Non è classificata tra le forme più gravi la leucemia mielomonocitica cronica che ha colpito Silvio Berlusconi, ed è trattabile con un tipo di chemioterapia di ultima generazione che agisce sul Dna. A spiegarlo è Claudio Cerchione, dirigente medico ricercatore, Irccs Istituto Romagnolo per lo Studio dei Tumori 'Dino Amadori' e Presidenti di SOHO - Italy (Society of Hematologic Oncology Italy).
Le leucemie croniche, in generale, afferma l'ematologo all'ANSA, "hanno un decorso molto più indolente e meno grave rispetto alle forme acute. Ciò significa che non sempre è necessario intervenire immediatamente: in vari casi è infatti possibile tenere la malattia sotto osservazione senza un intervento farmacologico immediato. E' invece richiesto un intervento terapeutico quando si è in presenza di una 'esplosione' di malattia". Come in tutte le leucemie, chiarisce Cerchione, "ad essere interessate sono le cellule del midollo osseo.
La particolarità della forma che ha colpito Silvio Berlusconi è che la malattia è caratterizzata dall'aumento di una particolare popolazione di globuli bianchi: i monociti. Il trattamento è richiesto quando le cellule cancerose aumentano così tanto da bloccare la produzione di globuli rossi, piastrine e globuli bianchi normali da parte del midollo osseo". In questi casi, sottolinea, "è possibile il trattamento con chemioterapici di ultima generazione, definiti agenti demitilanti, che agiscono sul Dna. Ciò significa che il farmaco chemioterapico ripristina il corretto funzionamento del Dna consentendo al midollo osseo di riprendere la normale produzione di cellule del sangue, sopprimendo l'azione delle cellule cancerose. Insieme alla chemioterapia sono utili anche terapie di supporto come l'eritropoietina per un recupero più veloce dalla chemioterapia". Questa chemioterapia innovativa viene effettuata in ospedale e si tratta di farmaci che "non hanno grossi effetti collaterali e sono di solito ben tollerati".

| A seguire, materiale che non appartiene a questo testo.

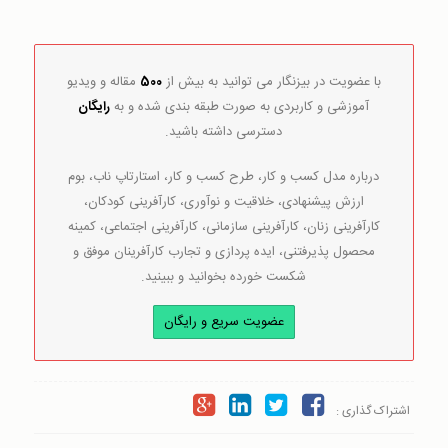
با عضویت در بیزنگار می توانید به بیش از
500
مقاله و ویدیو
آموزشی و کاربردی به صورت طبقه بندی شده و به
رایگان
دسترسی داشته باشید.
درباره مدل کسب و کار، طرح کسب و کار، استارتاپ ناب، بوم
ارزش پیشنهادی، خلاقیت و نوآوری، کارآفرینی کودکان،
کارآفرینی زنان، کارآفرینی سازمانی، کارآفرینی اجتماعی، کمینه
محصول پذیرفتنی، ایده پردازی و تجارب کارآفرینان موفق و
شکست خورده بخوانید و ببینید.
عضویت سریع و رایگان
اشتراک گذاری :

Quanto alla polmonite da cui è stato colpito Berlusconi, secondo Cerchione questa "può essere una conseguenza dell'indebolimento del sistema imunitario. Se però la chemioterapia funziona, l'effetto dovrebbe essere quello di un ripristino anche del sistema immunitario". L'importanza delle cure ad un determinato stadio è dunque cruciale, rileva, "per impedire che la malattia possa passare da una fase cronica ad una fase acuta secondaria, molto più grave".
Nella fase cronica, invece, "i trattamenti danno buone speranza si stabilizzazione e si può evitare un peggioramento. La malattia può essere cioè mantenuta sotto controllo anche per lungo tempo e con una buona qualità di vita". Una trattamento più risolutivo sarebbe il trapianto di midollo da donatore compatibile ma questo tipo di intervento, conclude Cerchione, "è indicato per pazienti in buone condizioni generali e con meno di 65 anni".